I had ten minutes to pitch this agent. I sat down and they wanted to hear about the book first up. So, I rattled off my little spiel and, at the two minute mark, the agent said, “Sounds interesting enough that I’d like to see pages.”
Great!
Except.
We had another eight minutes to go, so what else could the agent say but send pages?
“Wow, that sounds like a really sucky idea. It’s not of any interest to me whatsoever.”
Knowing what sensitive freaks writers are, I don’t think any agent worth their salt would do that.
I guess the agent could’ve spent the next six minutes asking probing questions about characters and plot until we were close enough to the end that a rejection wouldn’t result in too much awkwardness.
I guess.
I suspect that most agents request pages just to be polite. Or they hope for someone who is enough outside what they represent that they can say, “Sounds lovely, but that’s not something I represent.”
This is the pessimist in me talking. But I also spoke to more than one person who had received page requests the five or six times they’d pitched agents/editors and had nothing come of it.
So it’s possible that pitching an agent in person just creates false hope.
I could be wrong. It could be a positive. Maybe the agent, even if they weren’t the least bit interested, will take a quick peek at what I sent and get drawn into the story.
Of course, having this skeptical view of things, I thought that the note the agent wrote on the card (that turned out to relate to what file format to send the document in), was the agent’s shorthand for which pitches the agent genuinely liked and which they didn’t.
(You know. “As a txt” means the pitch sucked and no point reading it. “As a doc” means it’s worth looking at.)
It is good to have that face-to-face time if you’re the type of person that people like.
(I had a friend recommend a writer to me based upon meeting them, who then commented, “I just wish I liked his writing as much as I liked him.”)
An agent or editor might look at someone with decent writing who is likable and give them a few extra points and that might be enough to tip things over to the offer side of the equation.
That’s not really me, though.
I had eight minutes to kill after the successful pitch and ended up showing the agent a picture of my dog because I didn’t know what else to do. (Turns out the agent didn’t like dogs. Oops.)
(Then again, I also showed random people in the elevator pictures of my dog, so…At least those people thought she was cute.)
So, what about people with negative personalities? The type who repel people they meet?
There was a writer there who was rubbing a lot of people the wrong way. Just awkward, weird, intrusive, pompous. It was bad.
That author had queried one of the agents there and received a full request before we arrived. All I could think was, “You’d best avoid approaching that agent in person…”

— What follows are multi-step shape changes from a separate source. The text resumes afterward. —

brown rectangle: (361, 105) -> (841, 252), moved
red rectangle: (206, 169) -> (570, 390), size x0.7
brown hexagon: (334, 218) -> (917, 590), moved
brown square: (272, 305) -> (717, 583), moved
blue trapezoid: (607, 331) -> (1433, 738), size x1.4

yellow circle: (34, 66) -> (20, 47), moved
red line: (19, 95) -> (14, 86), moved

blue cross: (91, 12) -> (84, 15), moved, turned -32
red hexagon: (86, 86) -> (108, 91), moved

Because, if I were that agent and had seen how this person interacted with people, I would not have wanted to sign them no matter how good their writing was. Not in this day and age.
So, I don’t know.
It’s nice to have someone request pages and maybe getting past the query letter is an advantage if the agent really does read the pages like they would any other partial request. And if you do have a good personality, pitching in person can maybe tip things in your favor.

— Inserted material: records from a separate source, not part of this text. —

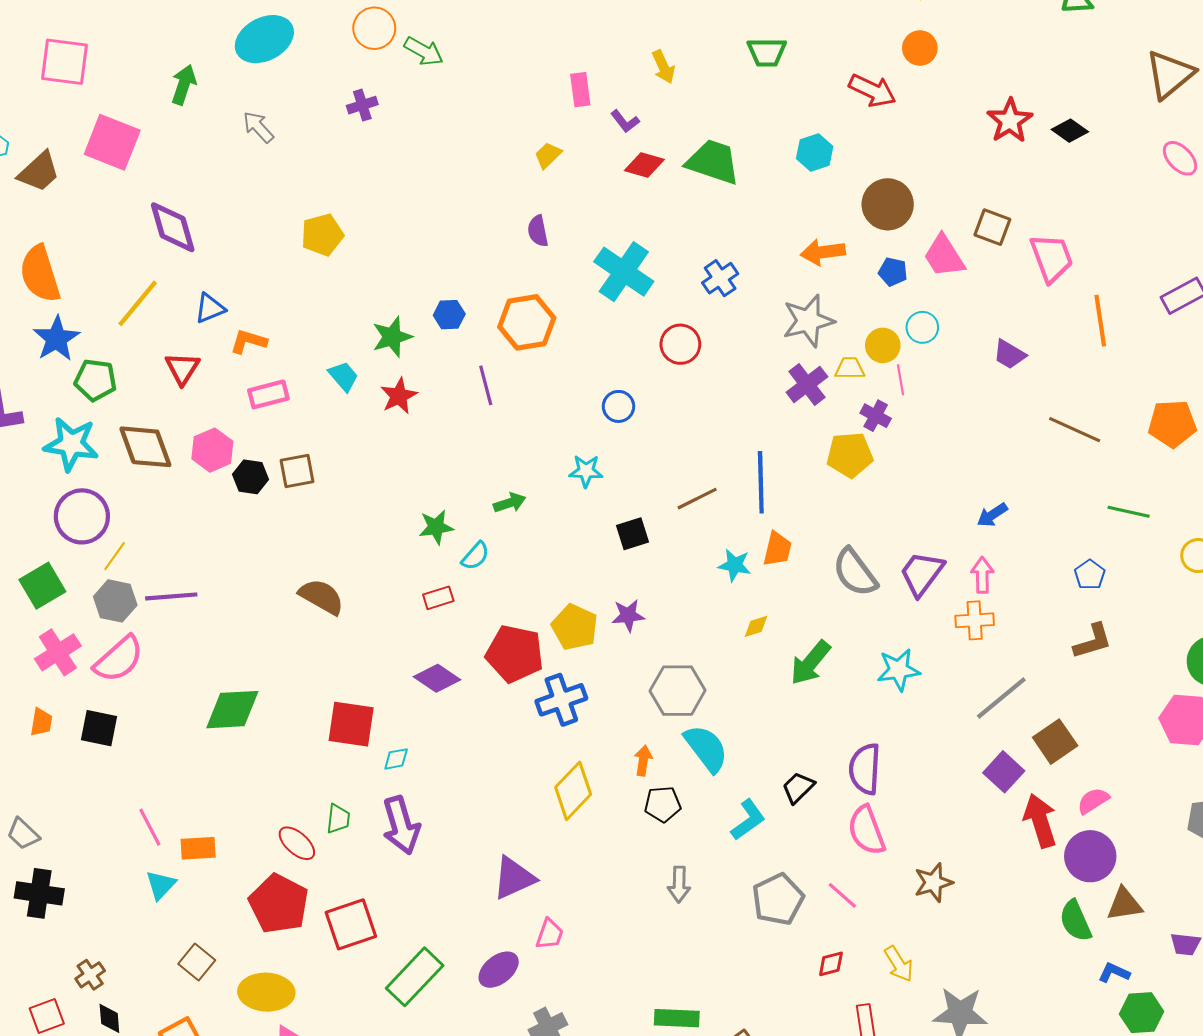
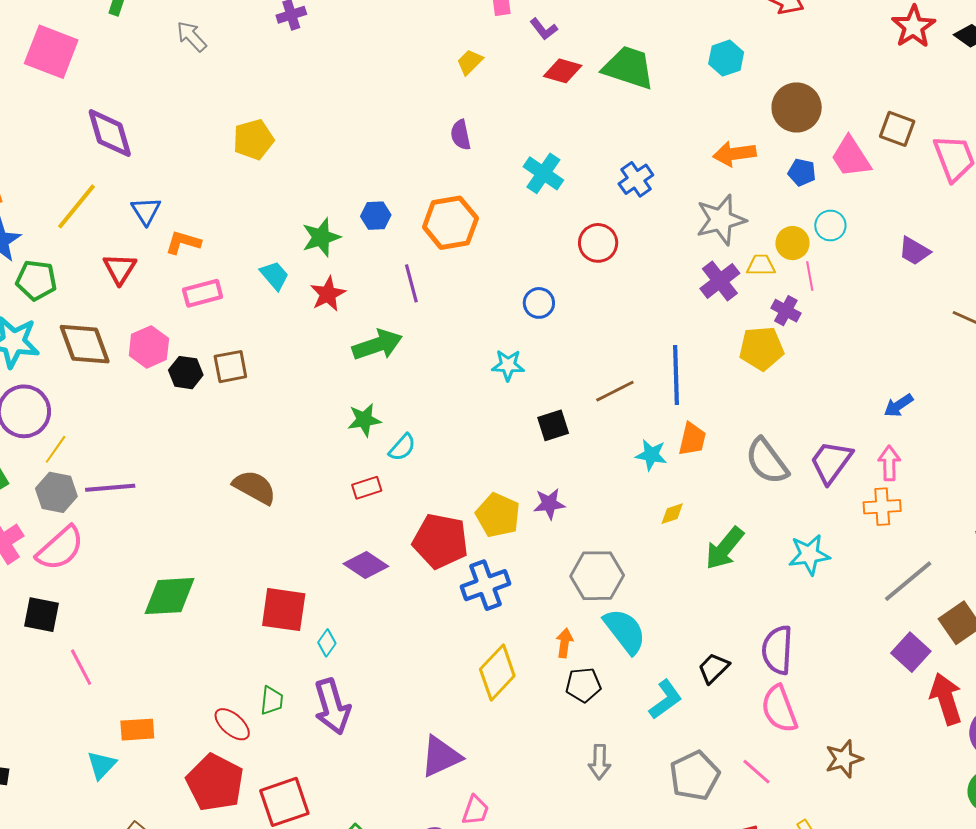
cyan cross: (624, 272) -> (543, 173), size x0.7
blue triangle: (210, 308) -> (146, 211), turned -40
green arrow: (510, 503) -> (377, 345), moved, size x1.6
cyan diamond: (396, 759) -> (327, 643), turned -44
pink line: (150, 827) -> (81, 667), moved

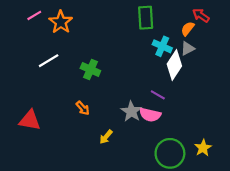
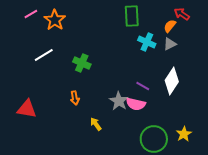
white diamond: (174, 65) -> (172, 81), moved
orange arrow: (83, 108) -> (75, 98), turned 32
yellow arrow: (106, 137) -> (96, 124), turned 104

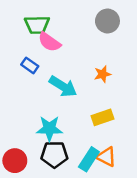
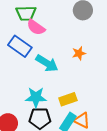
blue rectangle: (30, 65) -> (20, 46), size x1.6
yellow rectangle: (103, 117) -> (68, 99), moved

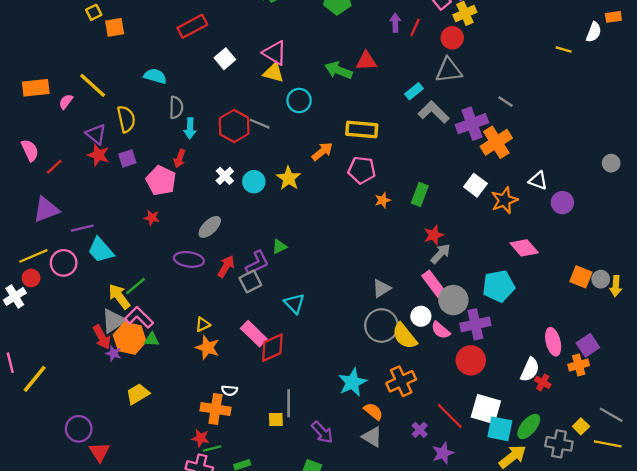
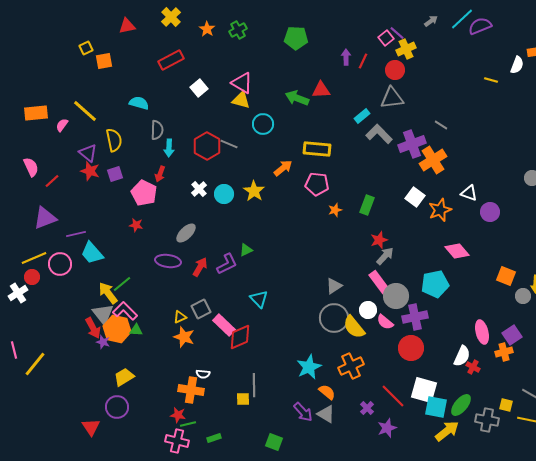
gray circle: (601, 279) -> (523, 296), moved
gray square: (250, 281) -> (201, 309), moved
gray triangle: (113, 321) -> (103, 314), turned -35
yellow square: (581, 426) -> (506, 405), turned -32
purple circle: (79, 429) -> (117, 407), moved
purple arrow: (322, 432) -> (303, 412), moved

But it can also give a false sense of hope about a story idea that maybe doesn’t have legs. And it can work against you if you’re off-putting in person.
You might be right about face-pitching (so many stories hide within that logism) disadvantaging those who are obnoxious in person, potentially on both sides of the aisle; however, I fear that those who are most in need of the warning might also be those who are least aware it applies to them.

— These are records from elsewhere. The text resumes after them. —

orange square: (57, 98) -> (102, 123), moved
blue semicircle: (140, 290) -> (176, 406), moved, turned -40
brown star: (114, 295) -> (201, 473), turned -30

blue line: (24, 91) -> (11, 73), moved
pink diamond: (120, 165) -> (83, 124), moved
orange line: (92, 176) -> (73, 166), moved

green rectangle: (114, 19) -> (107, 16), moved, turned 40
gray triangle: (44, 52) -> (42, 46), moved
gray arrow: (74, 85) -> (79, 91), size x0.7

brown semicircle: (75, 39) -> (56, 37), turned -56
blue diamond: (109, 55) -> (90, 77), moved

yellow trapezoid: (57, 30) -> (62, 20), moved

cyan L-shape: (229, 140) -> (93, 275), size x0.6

Or is believeing most people do not wish to be obnoxious naif?
Yeah, you figure if someone realized that they came off in a way that was offensive or off-putting that they’d change their behavior. Which means most people who come off that way have no idea about it.
(Although, I suspect some people are that way intentionally. It’s possible I’ve known a few of the type that revel in offending others)
And good point about it happening on both sides of the aisle. I can say at least one agent was a much different person in person than I expected them to be based upon their online persona.